While software is automatically afforded copyright protection at the time of creation without the need for any special procedures, copyright protection protects the specific expression of an idea, not simply the idea itself. This can be problematic as no protection is available via copyright with regard to imitation software where the same idea may be expressed in a different way. 

There is currently no means to protect software resulting from a developer’s original idea in a manner equivalent to patent protection. Though there have been continued attempts to amend patent law to include protection for software per se, such attempts have failed due to concerns raised by private groups that doing so would excessively expand the range of infringing articles and lead to the shrinking of related industries.  

Current Practice

According to current examination guidelines, protection is available for software only when embodied in a “tangible medium”, with no adequate protection available for software distributed online — a situation out of sorts with the reality of the modern world where the distribution of software increasingly revolves around online channels. 

Protection for software is available via process patents by specifying a series of processing steps. However, Article 2 of the current Patent Act distinguishes between acts of practicing process and product inventions as follows: 

Product: Manufacturing, using, assigning, leasing, or importing the product or offering to assign or lease the product (including displaying the product for the purpose of assigning or lease; hereinafter the same shall apply) 

Process: Using the process 

As a result, if software infringing a process patent (by way of example, a method of adjusting audio volume automatically in relation to vehicle speed) were to be distributed online for the purpose of sale, this would not be regarded as infringement of the patent. The reason for this is because the act of distributing software online for the purpose of sale is not itself regarded as practicing the patented method (i.e. using the method of adjusting audio volume automatically in relation to vehicle speed). 


According to an amendment passed on December 10, 2019 and due to come into effect from March 11, 2020 (Law No. 16804), the above-mentioned Article 2 of the Patent Act will be amended to bring the act of “offering the use of the process” within the definition of practicing an invention, in addition to the current “using the process”. This will mean that acts of selling patent-infringing software online, etc. will be regarded as practicing a patented invention. 

Nonetheless, online transmission of patent-containing software will not be deemed patent-infringing in all cases as the amendment contains a requirement that the offering of use of a patented process be intentional (specifically, offered in the knowledge that use of the method would infringe patent rights) in order for patent rights to be effective against the would-be offender.  

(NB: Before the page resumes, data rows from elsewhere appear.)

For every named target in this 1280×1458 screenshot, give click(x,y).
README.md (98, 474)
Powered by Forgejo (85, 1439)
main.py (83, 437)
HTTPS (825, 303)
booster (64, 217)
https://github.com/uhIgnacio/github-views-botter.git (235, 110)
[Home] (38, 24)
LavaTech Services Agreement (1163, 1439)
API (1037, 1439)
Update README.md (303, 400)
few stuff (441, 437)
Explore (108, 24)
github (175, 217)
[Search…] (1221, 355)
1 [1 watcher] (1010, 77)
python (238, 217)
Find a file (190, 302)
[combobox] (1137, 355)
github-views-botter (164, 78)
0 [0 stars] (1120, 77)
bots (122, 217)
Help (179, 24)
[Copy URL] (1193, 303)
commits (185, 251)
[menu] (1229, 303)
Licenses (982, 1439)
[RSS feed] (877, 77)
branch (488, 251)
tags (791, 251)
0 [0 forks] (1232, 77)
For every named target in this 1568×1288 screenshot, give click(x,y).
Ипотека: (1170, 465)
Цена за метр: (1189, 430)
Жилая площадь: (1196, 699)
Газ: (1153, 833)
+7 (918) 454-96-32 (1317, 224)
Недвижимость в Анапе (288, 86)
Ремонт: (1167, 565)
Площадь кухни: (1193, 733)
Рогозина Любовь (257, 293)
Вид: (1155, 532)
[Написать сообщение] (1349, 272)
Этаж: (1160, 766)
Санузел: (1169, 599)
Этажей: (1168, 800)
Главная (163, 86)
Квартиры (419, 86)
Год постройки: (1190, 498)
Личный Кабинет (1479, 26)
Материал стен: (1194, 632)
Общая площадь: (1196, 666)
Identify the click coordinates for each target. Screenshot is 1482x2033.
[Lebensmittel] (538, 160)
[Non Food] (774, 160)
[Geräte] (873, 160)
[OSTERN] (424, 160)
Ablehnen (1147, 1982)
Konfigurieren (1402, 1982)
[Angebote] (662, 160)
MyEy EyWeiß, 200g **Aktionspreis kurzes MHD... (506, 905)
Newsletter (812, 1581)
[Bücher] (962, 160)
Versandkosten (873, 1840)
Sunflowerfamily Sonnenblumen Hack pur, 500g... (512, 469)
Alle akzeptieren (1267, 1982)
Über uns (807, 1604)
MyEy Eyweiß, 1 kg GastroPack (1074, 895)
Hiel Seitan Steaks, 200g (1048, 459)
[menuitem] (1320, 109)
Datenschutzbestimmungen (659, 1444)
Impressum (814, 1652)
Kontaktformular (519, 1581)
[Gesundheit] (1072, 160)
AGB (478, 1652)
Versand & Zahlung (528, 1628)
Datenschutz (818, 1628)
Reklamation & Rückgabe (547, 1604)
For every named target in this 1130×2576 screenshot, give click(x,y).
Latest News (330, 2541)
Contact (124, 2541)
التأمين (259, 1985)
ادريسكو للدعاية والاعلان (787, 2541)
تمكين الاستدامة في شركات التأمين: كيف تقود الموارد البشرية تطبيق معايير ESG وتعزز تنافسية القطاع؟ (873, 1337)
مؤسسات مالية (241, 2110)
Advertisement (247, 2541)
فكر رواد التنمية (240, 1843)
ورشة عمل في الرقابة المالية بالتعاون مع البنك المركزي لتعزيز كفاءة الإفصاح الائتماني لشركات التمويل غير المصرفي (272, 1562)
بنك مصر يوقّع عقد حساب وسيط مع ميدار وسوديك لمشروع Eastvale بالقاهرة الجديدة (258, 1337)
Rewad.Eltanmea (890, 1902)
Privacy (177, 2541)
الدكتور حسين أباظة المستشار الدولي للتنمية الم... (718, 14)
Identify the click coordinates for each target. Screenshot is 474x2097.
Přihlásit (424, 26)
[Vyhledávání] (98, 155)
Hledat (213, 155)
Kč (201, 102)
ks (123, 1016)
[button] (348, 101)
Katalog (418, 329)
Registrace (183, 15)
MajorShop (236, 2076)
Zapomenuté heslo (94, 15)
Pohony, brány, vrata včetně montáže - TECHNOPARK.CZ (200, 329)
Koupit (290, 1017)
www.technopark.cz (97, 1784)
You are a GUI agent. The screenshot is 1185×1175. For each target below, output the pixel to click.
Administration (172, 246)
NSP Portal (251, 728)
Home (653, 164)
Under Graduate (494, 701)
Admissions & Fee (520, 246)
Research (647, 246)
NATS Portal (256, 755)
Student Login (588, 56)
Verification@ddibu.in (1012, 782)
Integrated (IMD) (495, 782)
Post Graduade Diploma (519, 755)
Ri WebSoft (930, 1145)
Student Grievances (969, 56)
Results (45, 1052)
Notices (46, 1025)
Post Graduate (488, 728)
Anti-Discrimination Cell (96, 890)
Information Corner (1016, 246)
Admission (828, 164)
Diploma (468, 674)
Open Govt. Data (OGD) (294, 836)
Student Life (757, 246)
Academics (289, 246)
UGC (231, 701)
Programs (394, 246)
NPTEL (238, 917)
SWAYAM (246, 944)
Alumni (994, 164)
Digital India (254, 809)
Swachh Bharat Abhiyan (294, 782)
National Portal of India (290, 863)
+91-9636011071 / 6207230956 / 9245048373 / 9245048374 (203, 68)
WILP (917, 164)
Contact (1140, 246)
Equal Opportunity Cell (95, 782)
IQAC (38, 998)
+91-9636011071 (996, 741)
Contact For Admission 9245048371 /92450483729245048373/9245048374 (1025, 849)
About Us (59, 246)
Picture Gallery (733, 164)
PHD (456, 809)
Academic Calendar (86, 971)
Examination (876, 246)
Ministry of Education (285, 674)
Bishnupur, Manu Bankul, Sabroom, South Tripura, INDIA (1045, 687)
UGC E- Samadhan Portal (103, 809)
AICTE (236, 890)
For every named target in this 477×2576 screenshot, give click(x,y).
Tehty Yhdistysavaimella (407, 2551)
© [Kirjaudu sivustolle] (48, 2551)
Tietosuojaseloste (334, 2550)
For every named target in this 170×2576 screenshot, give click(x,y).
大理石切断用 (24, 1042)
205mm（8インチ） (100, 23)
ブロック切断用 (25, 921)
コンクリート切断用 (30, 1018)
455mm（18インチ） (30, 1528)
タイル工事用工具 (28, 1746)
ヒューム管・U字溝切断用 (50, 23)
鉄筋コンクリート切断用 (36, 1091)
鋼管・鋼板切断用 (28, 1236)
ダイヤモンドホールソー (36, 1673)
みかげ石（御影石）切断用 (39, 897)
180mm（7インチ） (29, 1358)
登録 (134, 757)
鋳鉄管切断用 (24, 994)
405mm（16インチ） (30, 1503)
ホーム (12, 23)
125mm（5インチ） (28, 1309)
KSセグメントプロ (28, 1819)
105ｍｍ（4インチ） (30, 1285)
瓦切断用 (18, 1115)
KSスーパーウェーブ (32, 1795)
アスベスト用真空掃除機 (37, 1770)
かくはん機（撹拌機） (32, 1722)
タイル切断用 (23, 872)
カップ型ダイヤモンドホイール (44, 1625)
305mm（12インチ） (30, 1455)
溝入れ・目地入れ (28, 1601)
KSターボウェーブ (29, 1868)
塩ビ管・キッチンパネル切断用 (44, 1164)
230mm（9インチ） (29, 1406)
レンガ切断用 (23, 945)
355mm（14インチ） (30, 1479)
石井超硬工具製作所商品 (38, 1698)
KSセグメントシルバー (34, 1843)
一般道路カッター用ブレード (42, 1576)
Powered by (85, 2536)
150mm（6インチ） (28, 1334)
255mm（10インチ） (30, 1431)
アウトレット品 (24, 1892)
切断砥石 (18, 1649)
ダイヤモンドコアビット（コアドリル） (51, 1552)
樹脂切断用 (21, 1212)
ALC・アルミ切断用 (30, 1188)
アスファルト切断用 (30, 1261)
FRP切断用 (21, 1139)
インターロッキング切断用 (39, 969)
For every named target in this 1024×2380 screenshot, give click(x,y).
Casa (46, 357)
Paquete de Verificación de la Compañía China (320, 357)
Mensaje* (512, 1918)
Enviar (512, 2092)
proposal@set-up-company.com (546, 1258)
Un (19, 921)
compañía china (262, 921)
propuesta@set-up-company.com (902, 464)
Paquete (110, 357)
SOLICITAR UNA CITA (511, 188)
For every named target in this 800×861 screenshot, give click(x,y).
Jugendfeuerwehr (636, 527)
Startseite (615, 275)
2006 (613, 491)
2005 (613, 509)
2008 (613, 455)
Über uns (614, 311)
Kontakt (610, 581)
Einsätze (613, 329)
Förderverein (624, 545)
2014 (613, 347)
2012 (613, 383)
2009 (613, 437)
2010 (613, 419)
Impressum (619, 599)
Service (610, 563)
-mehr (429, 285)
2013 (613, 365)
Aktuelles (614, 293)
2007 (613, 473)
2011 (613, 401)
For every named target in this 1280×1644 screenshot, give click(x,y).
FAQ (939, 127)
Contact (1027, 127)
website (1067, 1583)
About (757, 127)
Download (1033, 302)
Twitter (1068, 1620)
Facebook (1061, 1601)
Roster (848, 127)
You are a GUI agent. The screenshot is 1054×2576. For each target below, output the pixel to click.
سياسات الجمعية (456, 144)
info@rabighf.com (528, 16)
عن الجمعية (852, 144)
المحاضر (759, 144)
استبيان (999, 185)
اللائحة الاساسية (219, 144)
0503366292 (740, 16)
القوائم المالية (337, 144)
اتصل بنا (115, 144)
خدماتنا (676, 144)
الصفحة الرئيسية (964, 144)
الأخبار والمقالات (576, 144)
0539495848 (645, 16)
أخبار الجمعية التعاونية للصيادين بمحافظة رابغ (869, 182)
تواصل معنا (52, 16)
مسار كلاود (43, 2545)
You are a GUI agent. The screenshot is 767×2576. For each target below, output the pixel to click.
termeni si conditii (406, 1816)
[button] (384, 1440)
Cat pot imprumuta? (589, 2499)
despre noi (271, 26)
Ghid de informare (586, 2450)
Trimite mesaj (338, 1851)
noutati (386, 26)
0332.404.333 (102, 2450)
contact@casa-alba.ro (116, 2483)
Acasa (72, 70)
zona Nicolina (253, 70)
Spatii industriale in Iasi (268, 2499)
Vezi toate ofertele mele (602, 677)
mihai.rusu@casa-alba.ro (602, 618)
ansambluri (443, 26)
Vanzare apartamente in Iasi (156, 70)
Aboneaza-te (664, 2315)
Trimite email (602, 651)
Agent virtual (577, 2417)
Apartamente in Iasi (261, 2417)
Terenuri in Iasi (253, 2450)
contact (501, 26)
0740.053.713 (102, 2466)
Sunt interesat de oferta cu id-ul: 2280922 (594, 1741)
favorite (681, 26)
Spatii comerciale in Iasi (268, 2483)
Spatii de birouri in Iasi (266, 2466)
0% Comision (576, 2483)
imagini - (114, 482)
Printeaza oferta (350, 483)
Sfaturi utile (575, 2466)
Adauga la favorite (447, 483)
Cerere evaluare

This limits offenders to sellers who illegally distribute software knowing that patent rights are being infringed. Accordingly, as infringement is not acknowledged if the seller is unaware of the infringement, it will be necessary for patent right-holders to first deliver warnings (cease-and-desist) to sellers illegally distributing software which infringes their patent.


Following the amendment, adequate protection will be available not only against offline sales of patent-infringing software, but also online sales of the same. Offline sales of patent-infringing software may be protected against via patent claims relating to software embodied in a tangible medium (product claims), while online sales may be protected against via patent claims relating to a series of processing steps (process claims).